> **DATASET**

⟨

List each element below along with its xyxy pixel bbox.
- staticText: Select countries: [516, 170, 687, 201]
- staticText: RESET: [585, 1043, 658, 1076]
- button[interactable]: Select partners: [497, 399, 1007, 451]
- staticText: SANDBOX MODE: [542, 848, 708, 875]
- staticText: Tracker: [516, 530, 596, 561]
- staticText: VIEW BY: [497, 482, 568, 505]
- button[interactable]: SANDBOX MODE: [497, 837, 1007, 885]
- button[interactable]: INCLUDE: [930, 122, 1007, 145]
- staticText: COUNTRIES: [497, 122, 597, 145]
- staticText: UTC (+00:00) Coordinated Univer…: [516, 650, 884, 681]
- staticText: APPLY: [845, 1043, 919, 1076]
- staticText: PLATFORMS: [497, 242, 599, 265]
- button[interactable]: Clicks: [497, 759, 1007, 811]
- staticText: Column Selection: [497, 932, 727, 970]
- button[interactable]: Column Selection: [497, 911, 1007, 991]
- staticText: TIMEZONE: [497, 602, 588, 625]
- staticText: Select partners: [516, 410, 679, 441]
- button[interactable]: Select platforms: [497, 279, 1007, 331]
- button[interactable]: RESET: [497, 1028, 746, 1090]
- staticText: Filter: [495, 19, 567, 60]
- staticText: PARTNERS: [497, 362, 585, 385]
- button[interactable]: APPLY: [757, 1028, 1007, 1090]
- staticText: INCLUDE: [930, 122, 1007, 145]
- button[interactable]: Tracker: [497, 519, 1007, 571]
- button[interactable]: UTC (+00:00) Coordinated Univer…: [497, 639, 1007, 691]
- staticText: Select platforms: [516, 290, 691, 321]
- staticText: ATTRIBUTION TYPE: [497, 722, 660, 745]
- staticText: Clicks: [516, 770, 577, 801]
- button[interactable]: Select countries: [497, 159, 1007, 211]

⟩

> **EXERCISE DETAILS**
Filter the entries and copy out every line with the word "Univer".

> **RESULT**
- staticText: UTC (+00:00) Coordinated Univer…: [516, 650, 884, 681]
- button[interactable]: UTC (+00:00) Coordinated Univer…: [497, 639, 1007, 691]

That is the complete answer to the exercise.